« Le terrorisme ne sera pas vaincu par la violence, mais par un retour aux racines vitales de l’éducation, de la culture et de la foi. Telle est l’espérance qui nous anime », affirme Mgr Francesco Follo, observateur permanent du Saint-Siège à l’UNESCO.
Il a prononcé un discours à la 39e Session de la Conférence Générale de l’UNESCO à Paris, ce lundi 6 novembre 2017.
Le développement personnel à partir de l’alphabétisation ainsi que le lien entre le patrimoine culturel mondial et l’éducation étaient aussi parmi les thèmes centraux de son intervention.

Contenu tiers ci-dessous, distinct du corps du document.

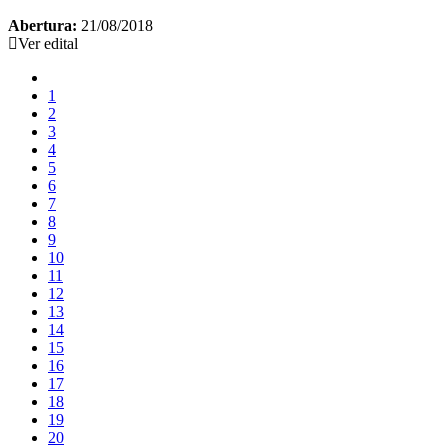
Abertura:
21/08/2018
Ver edital
1
2
3
4
5
6
7
8
9
10
11
12
13
14
15
16
17
18
19
20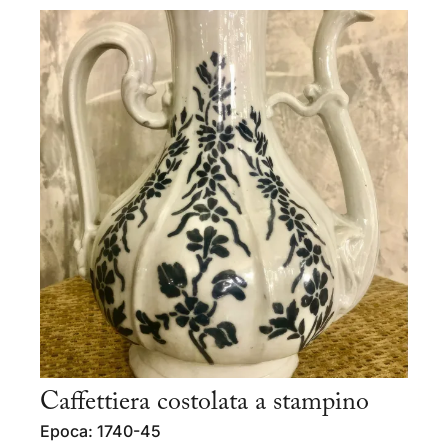
Caffettiera costolata a stampino
Epoca: 1740-45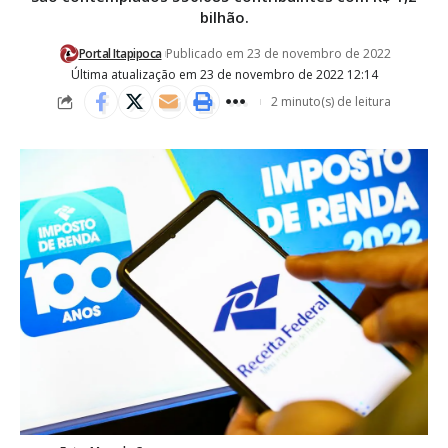
bilhão.
Portal Itapipoca
Publicado em 23 de novembro de 2022
Última atualização em 23 de novembro de 2022 12:14
2 minuto(s) de leitura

Mgr Follo a souligné notamment que l’espérance de vaincre le terrorisme « n’est pas un vœu pieux : il y a des artisans de paix, a-t-il expliqué, et les sociétés petites et grandes, de la famille à la nation, doivent apprendre à en susciter de nouveaux. Il suffit d’y croire, et de beaucoup travailler ».

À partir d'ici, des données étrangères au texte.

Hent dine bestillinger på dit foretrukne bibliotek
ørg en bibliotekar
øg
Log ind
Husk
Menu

Le Saint-Siège appelle à ne pas « capituler » devant la « menace » des guerres, mais à « promouvoir » « une culture de la paix ». « L’école doit apprendre aux enfants, aux adolescents et aux jeunes gens que la violence est mauvaise et que tout doit être fait, en tout temps, pour préserver la paix », a dit Mgr Follo.

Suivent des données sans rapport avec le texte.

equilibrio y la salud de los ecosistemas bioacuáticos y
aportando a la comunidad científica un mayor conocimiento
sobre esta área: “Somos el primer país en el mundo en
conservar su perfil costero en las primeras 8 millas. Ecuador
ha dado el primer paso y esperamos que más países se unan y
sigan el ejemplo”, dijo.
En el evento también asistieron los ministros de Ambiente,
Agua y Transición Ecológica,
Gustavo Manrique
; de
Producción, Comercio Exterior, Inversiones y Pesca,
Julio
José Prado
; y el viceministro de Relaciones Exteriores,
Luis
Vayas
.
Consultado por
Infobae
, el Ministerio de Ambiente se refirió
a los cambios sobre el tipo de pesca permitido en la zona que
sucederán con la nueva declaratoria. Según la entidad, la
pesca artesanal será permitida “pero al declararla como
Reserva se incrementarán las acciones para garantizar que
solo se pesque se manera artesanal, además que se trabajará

« Le Saint-Siège salue le rôle de l’UNESCO, la protection de la Culture et de la promotion du pluralisme culturel en cas de conflit armé par le biais de la mise en œuvre des conventions », a-t-il ajouté.
MD
Discours de Mgr Follo
Madame la Présidente,
j’ai l’honneur de vous exprimer les félicitations du Saint-Siège pour votre élection à la Présidence de la 39e Session de la Conférence Générale de l’UNESCO, et de transmettre à vous comme aussi à toutes les Délégations participantes les salutations les plus cordiales de Sa Sainteté le Pape François. Le Saint-Père invoque sur chacun de nous les bénédictions de Dieu Tout-Puissant, pour bien bâtir la justice et la paix dans les esprits des hommes et des femmes par l’éducation, la culture et les sciences (cf. Prologue de l’Acte Constitutif de l’UNESCO), soutenus par la conviction que c’est seulement avec la paix qu’il y a la possibilité d’un avenir plus prospère pour tous (Pape François, 25.12.2016). A cet égard, le Saint-Siège félicite l’UNESCO pour ses orientations et le budget du 39C/5. Le Saint-Siège voudrait proposer une réflexion sur les thèmes suivants :
- Le développement personnel à partir de l’alphabétisation
Permettez-moi de rappeler d’abord le message adressé, il y a 50 ans, en août 1967 par le pape Paul VI à M. Amadou-Mahtar M’Bow, alors Directeur général de l’UNESCO, à l’occasion de la Journée mondiale de l’alphabétisation. Le Pape se réjouissait du beau travail accompli pour que tous les hommes sachent lire et écrire. Et il adressait ses encouragements à tous ceux qui œuvrent pour que ce travail ne demeure pas à moitié accompli. Tous doivent apprendre — au moins — à lire et à écrire. Nous tous ici présents savons lire et écrire, et certainement beaucoup plus. Nous serons souvent incapables, de plus, de dire exactement quand et comment nous avons commencé à apprendre, et serons certainement incapables de dire qu’un désir d’apprendre nous a poussés à lire et écrire. Nous l’avons probablement oublié. Mais une chose est bien certaine: toute cette partie de nous-mêmes que nous nommons notre « culture », nous la devons à autrui, à des parents, des instituteurs, et bien d’autres encore. Et ce que nous avons reçu, nous sommes appelés à en être les transmetteurs. Nous tous ici présents sommes des hommes et des femmes de culture, capables de riches communications à échelle souvent mondiale. Le message adressé par Paul VI en 1967 demeure totalement actuel, et nous vivons dans un monde où ce qui nous est le plus banal, lire et écrire, est pour un très grand nombre un luxe. Il ne faut pas que cette situation perdure. Et en tant qu’institution internationale, bien sûr, mais aussi à titre de personnes individuelles, l’UNESCO a vocation à donner et à transmettre. Ce que nous avons à donner et à transmettre, insistons, n’est pas un surplus mais un dû. Tous ont droit au savoir, sans quoi l’expérience humaine demeurerait pauvre. Celui qui ne maîtrise ni lecture ni écriture nous rappelle avec force le droit universel au savoir. N’oublions jamais cela, enfermés que nous sommes bien souvent dans un monde alphabétisé, lettré, et dans lequel nos richesses semblent aller de soi.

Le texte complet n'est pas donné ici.